Material supplied:
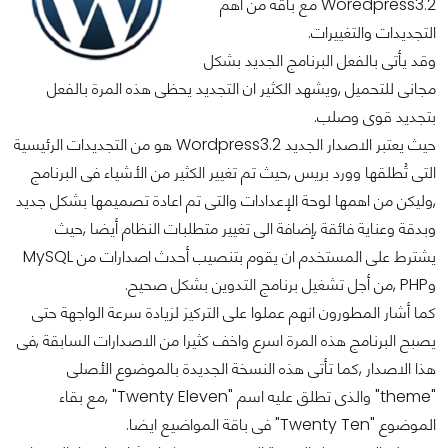
Woredpress3.2 مع باقة من أهم
التجديدات والتغييرات.
وقد يأتى بالفعل البرنامج الجديد بشكل
مجانى للتحميل ,ويشهد الكثير ان التجديد يحظى هذه المرة بالفعل
بتجديد قوى وصلب.
حيث يعتبر الاصدار الجديد Wordpress3.2 هو من التجديدات الرئيسية
التى تُطلقها وورد بريس ,حيث تم تغيير الكثير من الأشياء فى البرنامج
,وليكن من اهمها لوحة الإعدادات والتى تم اعادة تصميمها بشكل جديد
وبدقة وعناية فائقة ,إضافة الى تغيير متطلبات النظام أيضا ,حيث
يشترط على المستخدم ان يقوم بتنصيب أحدث اصدارات من MySQL
وPHP ,من أجل تشغيل برنامج التدوين بشكل صحيح.
كما أشار المطورون انهم عملوا على التركيز لزيادة سرعة الواجهة حتى
يصبح البرنامج هذه المرة اسرع واخف كثيرا من الاصدارات السابقة ,فى
هذا الاصدار ,كما تأتى هذه النسخة الجديدة بالموضوع الأصلى
"theme" والذى تطلق عليه اسم "Twenty Eleven" ,مع بقاء
الموضوع "Twenty Ten" فى باقة المواضيع ايضا.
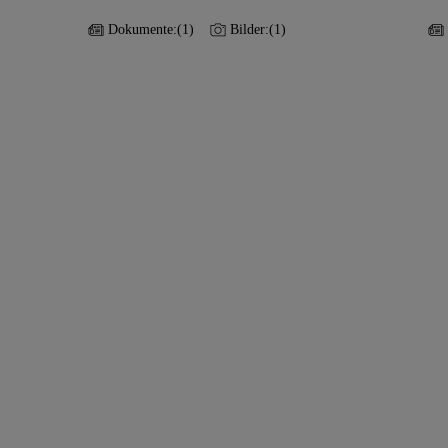
Dokumente:
(1)
Bilder:
(1)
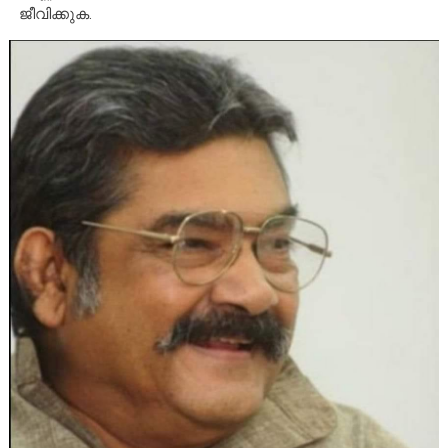
ജീവിക്കുക.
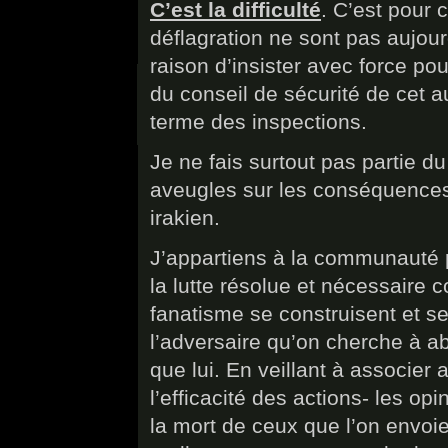
C’est la difficulté
. C’est pour 
déflagration ne sont pas aujour
raison d’insister avec force po
du conseil de sécurité de cet a
terme des inspections.
Je ne fais surtout pas partie 
aveugles sur les conséquences 
irakien.
J’appartiens à la communauté p
la lutte résolue et nécessaire co
fanatisme se construisent et s
l’adversaire qu’on cherche à a
que lui. En veillant à associer
l’efficacité des actions- les o
la mort de ceux que l’on envoie 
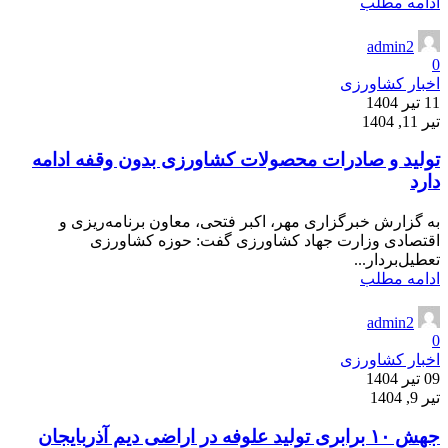
ادامه مطلب
admin2
0
اخبار کشاورزی
11 تیر 1404
تیر 11, 1404
تولید و صادرات محصولات کشاورزی بدون وقفه ادامه
دارد
به گزارش خبرگزاری مهر، اکبر فتحی، معاون برنامه‌ریزی و
اقتصادی وزارت جهاد کشاورزی گفت: حوزه کشاورزی
تعطیل‌بردار...
ادامه مطلب
admin2
0
اخبار کشاورزی
09 تیر 1404
تیر 9, 1404
جهش ۱۰ برابری تولید علوفه در اراضی دیم آذربایجان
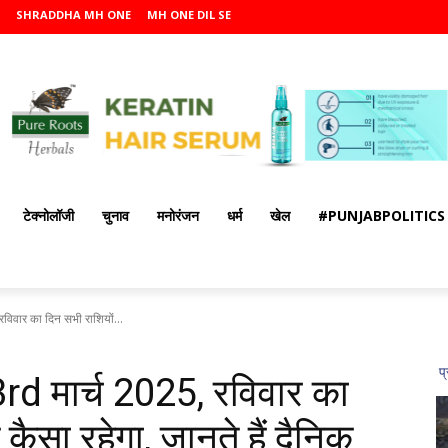
SHRADDHA MH ONE
MH ONE DIL SE
टेक्नोलॉजी
चुनाव
मनोरंजन
धर्म
खेल
#PUNJABPOLITICS
िवार का दिन सभी राशियों...
d मार्च 2025, रविवार का
कैसा रहेगा, जानते हैं दैनिक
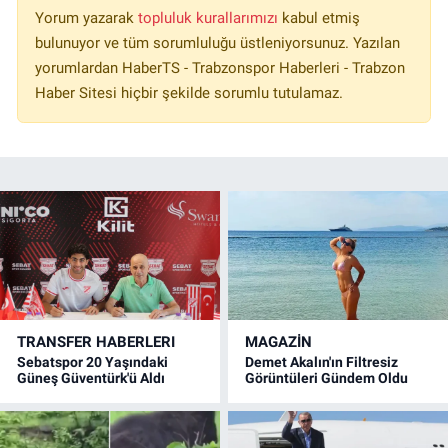
Yorum yazarak
topluluk kurallarımızı
kabul etmiş
bulunuyor ve tüm sorumluluğu üstleniyorsunuz. Yazılan
yorumlardan HaberTS - Trabzonspor Haberleri - Trabzon
Haber Sitesi hiçbir şekilde sorumlu tutulamaz.
TRANSFER HABERLERI
MAGAZİN
Sebatspor 20 Yaşındaki
Demet Akalın'ın Filtresiz
Güneş Güventürk'ü Aldı
Görüntüleri Gündem Oldu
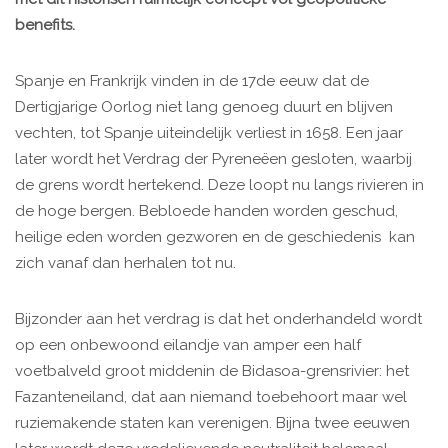
benefits.
Spanje en Frankrijk vinden in de 17de eeuw dat de
Dertigjarige Oorlog niet lang genoeg duurt en blijven
vechten, tot Spanje uiteindelijk verliest in 1658. Een jaar
later wordt het Verdrag der Pyreneëen gesloten, waarbij
de grens wordt hertekend. Deze loopt nu langs rivieren in
de hoge bergen. Bebloede handen worden geschud,
heilige eden worden gezworen en de geschiedenis kan
zich vanaf dan herhalen tot nu.
Bijzonder aan het verdrag is dat het onderhandeld wordt
op een onbewoond eilandje van amper een half
voetbalveld groot middenin de Bidasoa-grensrivier: het
Fazanteneiland, dat aan niemand toebehoort maar wel
ruziemakende staten kan verenigen. Bijna twee eeuwen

Work required: Each line of the entries that holds "باقة" should be counted, and only the total given.

Exercise response: 2